È a questo punto che a qualcuno è venuta in mente questa pellicola. Nel film, seguiamo Helen, la protagonista, lungo due possibili vite parallele, separate solamente da un piccolissimo dettaglio: in un caso prende la metro, nell’altro la perde. Questo insignificante incidente genera tutta una serie di conseguenze che portano Helen a vivere due storie molto diverse fra loro, ad avere due futuri possibili alternativi.

Il film sembrerebbe inizialmente suggerire l’ipotesi che non vi sia un “destino”, un unico percorso in tutto e per tutto già preordinato, ma semmai infiniti possibili percorsi che si aprono davanti a noi ad ogni singolo istante della nostra vita, a seconda che si perda un treno, che si volti per una via o per l’altra, o che si risponda o meno a una chiamata, e così via.

Attenzione che questo non ci rassicura del tutto sulla nostra libertà di agenti: potrebbero essere gli eventi subiti a spingerci da una parte o l’altra della china, come le palline in un biliardo rispondono necessariamente alle diverse forze subite. Emblematico l’evento scelto come spartiacque nella storia di Helen: è la presenza o meno di una bambina che le sbarra la strada a farle prendere o perdere il treno, un elemento indipendente dal suo volere, quindi, non una sua decisione.

Effettivamente la storia, anzi le due storie raccontate da Sliding Doors non consentono di sbarazzarci del tutto dell’idea di “destino”. Vi sono alcuni eventi importanti che si ripresentano in entrambi i percorsi, seppur con modalità differenti: una gravidanza inattesa, la scoperta del tradimento, l’incontro del grande amore. È come se, sembra suggerire il film, vi fossero appuntamenti con il destino che non possiamo mancare e che in un modo o nell’altro si verificheranno. Sono lì che ci aspettano.

Ecco, allora, che ritorna il quesito iniziale: vi è un percorso che in qualche modo ci attende, almeno nelle sue svolte principali? Se sì, chi o cosa lo decide?
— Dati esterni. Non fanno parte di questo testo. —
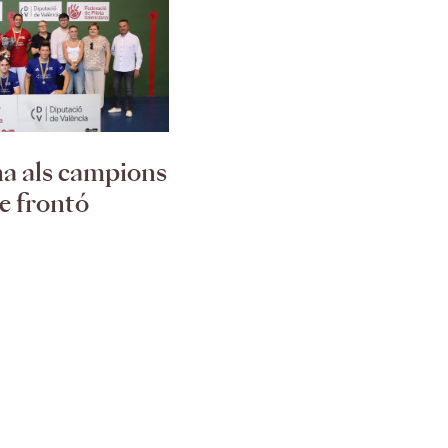
na als campions
de frontó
E poi, quali sarebbe queste svolte ‘principali’, in base a quali criteri vengono determinate?

Come si sa, questo è un tema centrale nella riflessione filosofica e non solo: l’uomo ha la sensazione di scegliere, se andare o meno al lavoro stamattina, quale strada prendere, se compiere o meno quell’azione. Eppure, ci chiediamo quanto queste scelte siano veramente “libere”. Non sono esse stesse frutto di condizionamenti (naturali, psicologici, sociali, ecc.)? Potremmo veramente aver scelto altrimenti? O siamo determinati nel nostro agire e pensare? E se fossimo predeterminati, che spazio resterebbe alla responsabilità: possiamo dirci responsabili moralmente di un’azione se non era in nostro potere fare altrimenti?

È l’antico problema della (im)possibile (?) conciliazione tra determinismo e libertà.

Per chi volesse approfondire la questione, consiglio questo ottimo lavoro di Mario De Caro, informato ma di agevole lettura per tutti, Libero arbitrio. Una introduzione, Laterza 2004.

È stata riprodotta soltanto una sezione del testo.